EXERCISE DATA:
┌──

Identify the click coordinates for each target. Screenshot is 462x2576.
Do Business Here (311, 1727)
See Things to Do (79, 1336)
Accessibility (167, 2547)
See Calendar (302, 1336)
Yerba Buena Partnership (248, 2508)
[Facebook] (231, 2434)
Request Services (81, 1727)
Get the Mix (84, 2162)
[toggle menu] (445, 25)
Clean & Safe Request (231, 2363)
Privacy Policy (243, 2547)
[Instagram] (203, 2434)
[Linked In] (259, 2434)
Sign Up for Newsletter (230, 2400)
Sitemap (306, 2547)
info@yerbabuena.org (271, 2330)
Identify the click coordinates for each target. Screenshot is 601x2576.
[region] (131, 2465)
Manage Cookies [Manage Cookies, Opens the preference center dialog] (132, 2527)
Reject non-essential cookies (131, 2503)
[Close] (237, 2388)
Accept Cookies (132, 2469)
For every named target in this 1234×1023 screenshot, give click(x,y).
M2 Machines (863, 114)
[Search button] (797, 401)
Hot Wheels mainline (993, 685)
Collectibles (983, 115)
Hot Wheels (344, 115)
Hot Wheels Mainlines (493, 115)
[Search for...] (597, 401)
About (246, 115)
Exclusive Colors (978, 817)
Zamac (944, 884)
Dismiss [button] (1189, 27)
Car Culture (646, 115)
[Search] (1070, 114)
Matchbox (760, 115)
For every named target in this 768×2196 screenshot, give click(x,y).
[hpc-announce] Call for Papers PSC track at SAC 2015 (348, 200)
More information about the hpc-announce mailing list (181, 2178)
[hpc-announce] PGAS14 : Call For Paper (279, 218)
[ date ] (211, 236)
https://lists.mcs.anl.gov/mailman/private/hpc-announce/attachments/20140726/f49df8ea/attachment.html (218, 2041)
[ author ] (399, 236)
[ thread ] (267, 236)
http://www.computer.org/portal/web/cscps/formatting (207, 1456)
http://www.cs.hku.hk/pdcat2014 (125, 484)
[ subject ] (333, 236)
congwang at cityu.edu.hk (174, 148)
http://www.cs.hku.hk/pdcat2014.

└──

WHAT IS REQUIRED: Reproduce without change every line of the entries above, from the one containing "http://www.computer.org/portal/web/cscps/formatting (207, 1456)" through the last.

RESULT OF THIS TASK:
http://www.computer.org/portal/web/cscps/formatting (207, 1456)
http://www.cs.hku.hk/pdcat2014 (125, 484)
[ subject ] (333, 236)
congwang at cityu.edu.hk (174, 148)
http://www.cs.hku.hk/pdcat2014.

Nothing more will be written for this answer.